DESCRIPTION OF THE TASK: What are the lines, written out exactly, from the one containing "尾頁 (479, 1627)" to the end of the entries below? Include both ends and nothing more.

DATA EXTRACT:
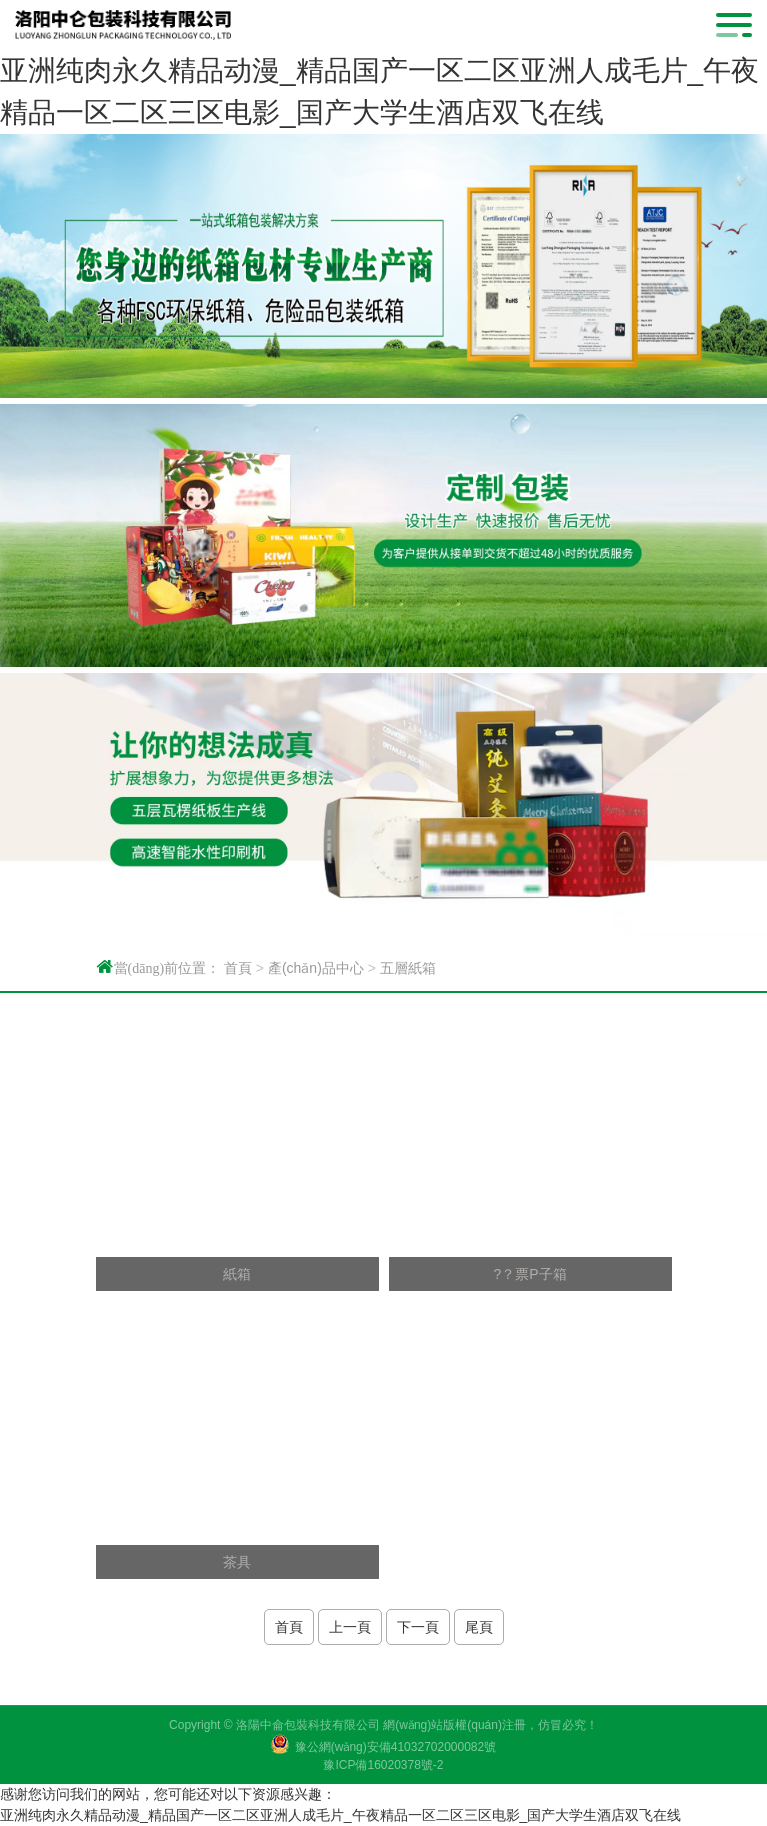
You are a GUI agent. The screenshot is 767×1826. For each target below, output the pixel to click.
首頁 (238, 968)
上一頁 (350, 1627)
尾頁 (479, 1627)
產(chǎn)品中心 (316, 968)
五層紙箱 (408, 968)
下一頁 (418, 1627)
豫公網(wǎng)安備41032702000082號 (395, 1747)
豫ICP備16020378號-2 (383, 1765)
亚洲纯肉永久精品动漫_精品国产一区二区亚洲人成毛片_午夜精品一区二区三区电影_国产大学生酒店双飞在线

OUTPUT OF THE EXERCISE:
尾頁 (479, 1627)
產(chǎn)品中心 (316, 968)
五層紙箱 (408, 968)
下一頁 (418, 1627)
豫公網(wǎng)安備41032702000082號 (395, 1747)
豫ICP備16020378號-2 (383, 1765)
亚洲纯肉永久精品动漫_精品国产一区二区亚洲人成毛片_午夜精品一区二区三区电影_国产大学生酒店双飞在线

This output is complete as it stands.